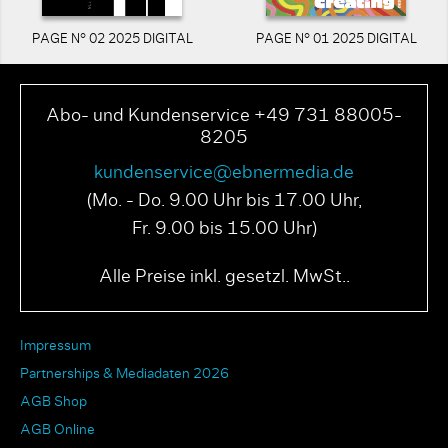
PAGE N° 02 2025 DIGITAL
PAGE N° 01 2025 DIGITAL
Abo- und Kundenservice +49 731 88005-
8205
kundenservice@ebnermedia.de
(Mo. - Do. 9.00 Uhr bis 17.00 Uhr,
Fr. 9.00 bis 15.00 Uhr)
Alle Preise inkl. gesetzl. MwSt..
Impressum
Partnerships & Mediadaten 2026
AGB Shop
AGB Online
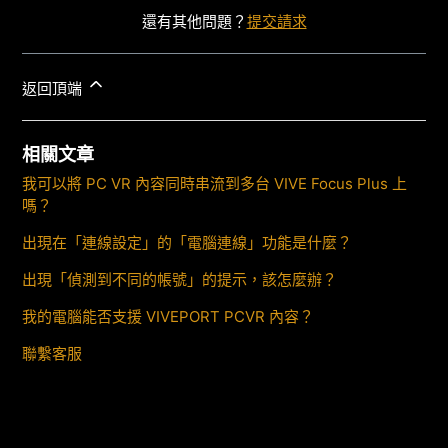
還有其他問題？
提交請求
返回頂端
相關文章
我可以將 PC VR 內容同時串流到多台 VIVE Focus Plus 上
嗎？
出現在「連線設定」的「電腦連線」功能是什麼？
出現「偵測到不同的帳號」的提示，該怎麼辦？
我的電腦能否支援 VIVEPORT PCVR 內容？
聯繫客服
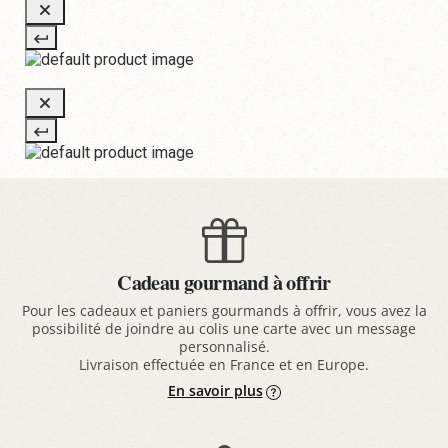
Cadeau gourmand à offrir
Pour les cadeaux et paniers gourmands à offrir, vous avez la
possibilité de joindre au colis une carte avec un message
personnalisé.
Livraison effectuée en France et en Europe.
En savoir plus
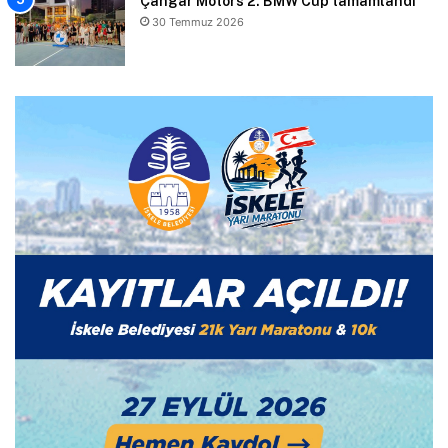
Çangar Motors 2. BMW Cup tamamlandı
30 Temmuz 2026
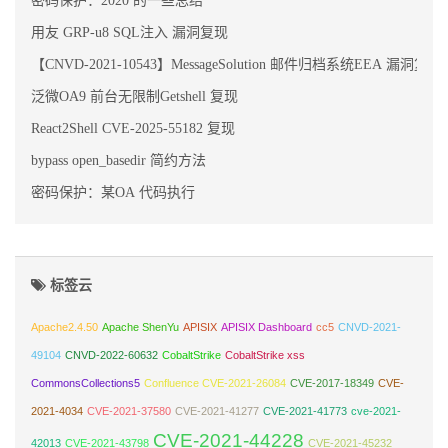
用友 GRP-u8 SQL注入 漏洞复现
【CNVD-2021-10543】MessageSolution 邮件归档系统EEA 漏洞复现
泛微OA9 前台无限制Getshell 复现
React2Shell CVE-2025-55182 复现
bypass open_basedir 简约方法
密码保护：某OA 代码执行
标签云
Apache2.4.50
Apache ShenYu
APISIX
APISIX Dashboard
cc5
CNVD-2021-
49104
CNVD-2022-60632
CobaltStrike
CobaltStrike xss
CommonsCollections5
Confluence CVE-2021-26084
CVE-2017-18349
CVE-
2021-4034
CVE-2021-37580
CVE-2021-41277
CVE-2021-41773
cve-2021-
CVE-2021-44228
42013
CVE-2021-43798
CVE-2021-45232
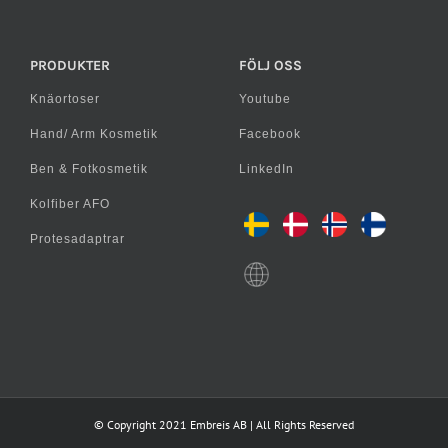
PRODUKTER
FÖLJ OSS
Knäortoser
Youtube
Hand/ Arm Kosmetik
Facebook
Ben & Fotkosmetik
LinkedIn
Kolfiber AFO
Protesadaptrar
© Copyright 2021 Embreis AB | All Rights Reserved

Task goal
Within the data above, how many lines include the word "CNVD"? Respond with the number only.

Written response
3